Collected data:
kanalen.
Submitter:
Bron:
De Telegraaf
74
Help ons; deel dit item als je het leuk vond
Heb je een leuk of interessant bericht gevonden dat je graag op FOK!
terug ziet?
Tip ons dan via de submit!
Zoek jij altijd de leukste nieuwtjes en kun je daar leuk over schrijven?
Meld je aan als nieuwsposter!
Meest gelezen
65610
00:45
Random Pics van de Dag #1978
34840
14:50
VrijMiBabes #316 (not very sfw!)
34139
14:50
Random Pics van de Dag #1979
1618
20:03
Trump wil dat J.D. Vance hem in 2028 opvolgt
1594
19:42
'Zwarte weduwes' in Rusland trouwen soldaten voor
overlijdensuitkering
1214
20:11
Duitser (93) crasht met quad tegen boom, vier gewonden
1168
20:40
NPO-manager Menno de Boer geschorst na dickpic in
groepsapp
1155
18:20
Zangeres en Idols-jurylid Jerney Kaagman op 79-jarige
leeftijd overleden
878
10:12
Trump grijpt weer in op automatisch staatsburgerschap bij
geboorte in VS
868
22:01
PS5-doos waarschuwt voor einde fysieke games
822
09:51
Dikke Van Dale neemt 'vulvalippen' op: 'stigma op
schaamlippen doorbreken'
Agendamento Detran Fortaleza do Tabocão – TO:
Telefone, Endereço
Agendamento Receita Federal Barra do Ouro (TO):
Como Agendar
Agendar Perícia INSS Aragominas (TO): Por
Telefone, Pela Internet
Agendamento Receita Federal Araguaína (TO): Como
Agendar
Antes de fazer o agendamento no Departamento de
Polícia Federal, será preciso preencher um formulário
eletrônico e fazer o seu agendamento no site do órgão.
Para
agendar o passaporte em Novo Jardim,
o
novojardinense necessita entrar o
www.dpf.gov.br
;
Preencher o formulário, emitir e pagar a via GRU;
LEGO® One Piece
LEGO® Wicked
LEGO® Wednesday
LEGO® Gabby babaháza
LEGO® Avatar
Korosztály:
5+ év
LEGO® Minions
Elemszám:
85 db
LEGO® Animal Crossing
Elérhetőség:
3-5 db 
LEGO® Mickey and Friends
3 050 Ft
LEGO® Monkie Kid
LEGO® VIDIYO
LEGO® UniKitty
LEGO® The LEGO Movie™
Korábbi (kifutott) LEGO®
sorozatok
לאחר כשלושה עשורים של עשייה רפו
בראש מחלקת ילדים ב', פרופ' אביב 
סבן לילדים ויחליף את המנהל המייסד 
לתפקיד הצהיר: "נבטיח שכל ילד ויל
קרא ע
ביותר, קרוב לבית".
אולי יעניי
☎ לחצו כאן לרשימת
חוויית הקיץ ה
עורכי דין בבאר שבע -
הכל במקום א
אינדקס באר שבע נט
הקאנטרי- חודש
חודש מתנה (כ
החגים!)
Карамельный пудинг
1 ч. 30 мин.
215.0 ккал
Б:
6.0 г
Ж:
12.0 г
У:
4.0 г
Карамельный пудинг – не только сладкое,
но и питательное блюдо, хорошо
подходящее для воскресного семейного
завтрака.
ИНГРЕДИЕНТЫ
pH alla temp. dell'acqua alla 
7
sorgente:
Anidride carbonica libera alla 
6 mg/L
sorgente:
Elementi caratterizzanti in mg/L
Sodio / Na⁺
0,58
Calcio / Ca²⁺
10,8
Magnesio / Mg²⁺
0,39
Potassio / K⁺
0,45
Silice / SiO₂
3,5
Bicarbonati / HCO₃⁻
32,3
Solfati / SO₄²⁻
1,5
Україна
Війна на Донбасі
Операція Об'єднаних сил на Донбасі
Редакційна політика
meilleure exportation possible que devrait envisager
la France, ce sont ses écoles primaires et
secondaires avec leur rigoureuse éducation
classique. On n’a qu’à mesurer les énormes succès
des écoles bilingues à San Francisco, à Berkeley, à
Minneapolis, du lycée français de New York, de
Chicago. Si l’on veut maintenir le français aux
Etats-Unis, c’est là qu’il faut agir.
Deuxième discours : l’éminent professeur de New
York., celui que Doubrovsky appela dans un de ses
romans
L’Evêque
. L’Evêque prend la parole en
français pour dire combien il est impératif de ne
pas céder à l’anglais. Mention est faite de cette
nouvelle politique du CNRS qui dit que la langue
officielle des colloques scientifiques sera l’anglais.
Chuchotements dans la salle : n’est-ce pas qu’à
---
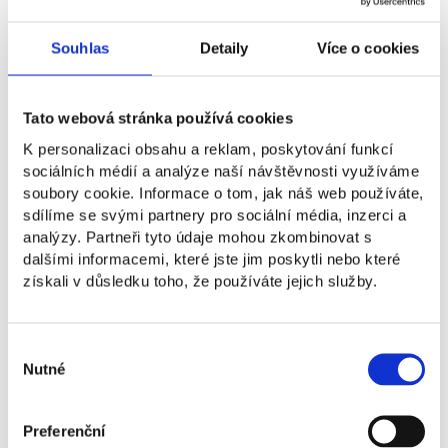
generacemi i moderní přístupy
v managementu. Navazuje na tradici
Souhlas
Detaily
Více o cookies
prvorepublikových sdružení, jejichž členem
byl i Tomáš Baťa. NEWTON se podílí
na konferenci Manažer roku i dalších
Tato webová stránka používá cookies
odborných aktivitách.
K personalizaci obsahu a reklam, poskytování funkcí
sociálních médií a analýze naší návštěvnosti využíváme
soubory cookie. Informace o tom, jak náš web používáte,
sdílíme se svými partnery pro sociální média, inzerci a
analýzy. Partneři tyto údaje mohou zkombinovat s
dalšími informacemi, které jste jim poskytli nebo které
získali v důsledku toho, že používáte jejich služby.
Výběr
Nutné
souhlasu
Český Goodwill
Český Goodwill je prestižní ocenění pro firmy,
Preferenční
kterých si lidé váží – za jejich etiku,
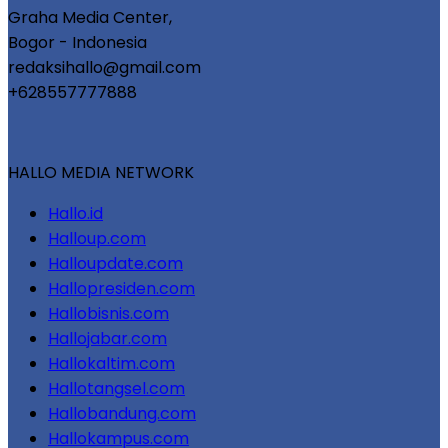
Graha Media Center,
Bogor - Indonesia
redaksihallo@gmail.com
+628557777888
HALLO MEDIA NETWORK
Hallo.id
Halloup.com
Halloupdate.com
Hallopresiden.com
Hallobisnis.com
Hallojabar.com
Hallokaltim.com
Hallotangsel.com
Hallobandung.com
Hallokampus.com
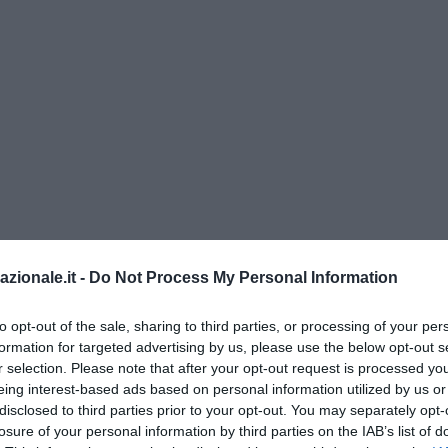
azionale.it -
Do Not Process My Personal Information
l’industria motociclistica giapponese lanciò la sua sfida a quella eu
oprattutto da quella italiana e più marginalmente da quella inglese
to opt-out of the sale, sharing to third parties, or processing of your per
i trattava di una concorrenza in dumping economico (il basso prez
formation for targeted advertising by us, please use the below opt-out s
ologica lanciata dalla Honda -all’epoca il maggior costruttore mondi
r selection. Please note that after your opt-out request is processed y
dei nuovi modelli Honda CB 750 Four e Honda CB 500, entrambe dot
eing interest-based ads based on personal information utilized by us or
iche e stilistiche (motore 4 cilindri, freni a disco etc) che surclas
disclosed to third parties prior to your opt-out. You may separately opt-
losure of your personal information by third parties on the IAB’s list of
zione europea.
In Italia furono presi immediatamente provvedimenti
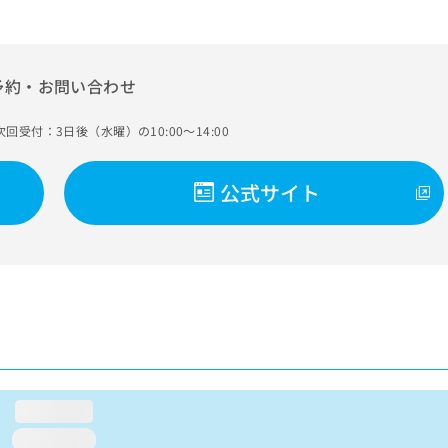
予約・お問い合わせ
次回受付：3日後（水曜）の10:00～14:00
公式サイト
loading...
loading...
==
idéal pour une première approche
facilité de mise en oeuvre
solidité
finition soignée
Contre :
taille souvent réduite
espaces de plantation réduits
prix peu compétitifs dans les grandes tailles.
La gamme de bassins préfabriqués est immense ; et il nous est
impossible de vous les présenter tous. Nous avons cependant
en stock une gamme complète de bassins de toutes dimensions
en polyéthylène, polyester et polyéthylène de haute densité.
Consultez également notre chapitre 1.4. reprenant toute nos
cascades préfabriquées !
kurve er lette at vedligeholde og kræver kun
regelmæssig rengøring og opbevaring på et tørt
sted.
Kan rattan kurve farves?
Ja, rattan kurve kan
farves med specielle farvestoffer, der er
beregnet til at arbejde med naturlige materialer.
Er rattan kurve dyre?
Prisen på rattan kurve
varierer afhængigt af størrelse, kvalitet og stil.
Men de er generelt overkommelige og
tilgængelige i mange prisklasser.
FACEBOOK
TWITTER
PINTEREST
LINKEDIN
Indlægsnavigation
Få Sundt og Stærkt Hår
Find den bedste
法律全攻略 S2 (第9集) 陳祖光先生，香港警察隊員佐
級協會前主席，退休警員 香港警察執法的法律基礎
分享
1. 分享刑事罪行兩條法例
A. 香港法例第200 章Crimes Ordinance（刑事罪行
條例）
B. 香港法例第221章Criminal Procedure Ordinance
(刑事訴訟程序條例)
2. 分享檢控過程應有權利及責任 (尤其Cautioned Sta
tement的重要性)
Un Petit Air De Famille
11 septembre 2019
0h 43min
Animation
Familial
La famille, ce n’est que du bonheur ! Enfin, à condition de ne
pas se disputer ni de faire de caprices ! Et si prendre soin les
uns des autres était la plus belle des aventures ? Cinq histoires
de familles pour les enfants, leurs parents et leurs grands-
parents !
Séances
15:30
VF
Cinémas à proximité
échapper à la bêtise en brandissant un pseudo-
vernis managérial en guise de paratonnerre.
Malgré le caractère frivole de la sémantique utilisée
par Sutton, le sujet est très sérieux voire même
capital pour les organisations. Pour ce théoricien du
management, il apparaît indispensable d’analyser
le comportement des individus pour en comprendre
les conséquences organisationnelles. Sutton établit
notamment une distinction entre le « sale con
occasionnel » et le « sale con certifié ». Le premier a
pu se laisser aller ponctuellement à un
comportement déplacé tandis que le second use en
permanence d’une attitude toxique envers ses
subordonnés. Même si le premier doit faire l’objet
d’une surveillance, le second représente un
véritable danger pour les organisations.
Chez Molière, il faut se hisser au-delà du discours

* [Exercise details]
The range runs from the line above containing "Solfati / SO₄²⁻" to the line containing "Chuchotements dans la", inclusive. Restate those lines word for word and no others.

* [Answer box]
Solfati / SO₄²⁻
1,5
Україна
Війна на Донбасі
Операція Об'єднаних сил на Донбасі
Редакційна політика
meilleure exportation possible que devrait envisager
la France, ce sont ses écoles primaires et
secondaires avec leur rigoureuse éducation
classique. On n’a qu’à mesurer les énormes succès
des écoles bilingues à San Francisco, à Berkeley, à
Minneapolis, du lycée français de New York, de
Chicago. Si l’on veut maintenir le français aux
Etats-Unis, c’est là qu’il faut agir.
Deuxième discours : l’éminent professeur de New
York., celui que Doubrovsky appela dans un de ses
romans
L’Evêque
. L’Evêque prend la parole en
français pour dire combien il est impératif de ne
pas céder à l’anglais. Mention est faite de cette
nouvelle politique du CNRS qui dit que la langue
officielle des colloques scientifiques sera l’anglais.
Chuchotements dans la salle : n’est-ce pas qu’à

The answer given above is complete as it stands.